[Task instructions]: Within the data below, determine how many lines contain "Chicago" and supply only that figure.

[Entries supplied]:
········
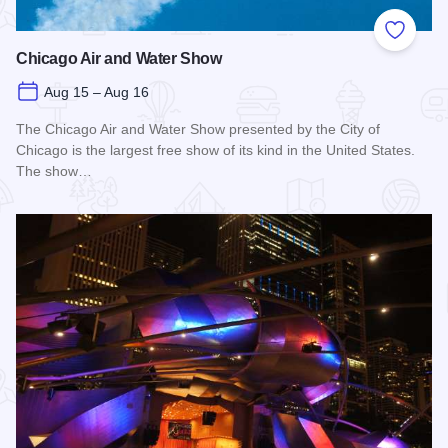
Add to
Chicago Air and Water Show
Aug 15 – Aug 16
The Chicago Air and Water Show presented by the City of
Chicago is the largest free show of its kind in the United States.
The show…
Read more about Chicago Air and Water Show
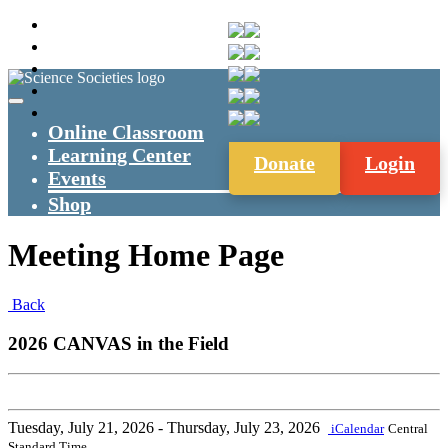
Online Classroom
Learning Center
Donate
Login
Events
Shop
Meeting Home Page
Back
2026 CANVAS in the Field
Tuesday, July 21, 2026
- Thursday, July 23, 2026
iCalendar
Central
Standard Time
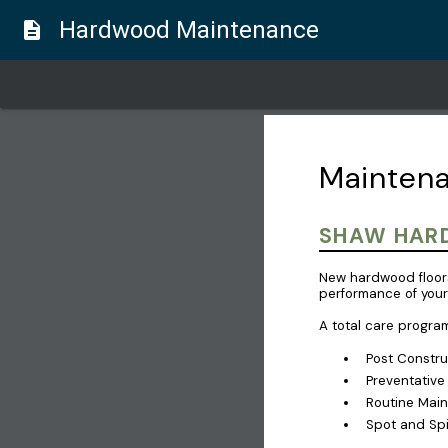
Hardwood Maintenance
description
········
[Response box]: 4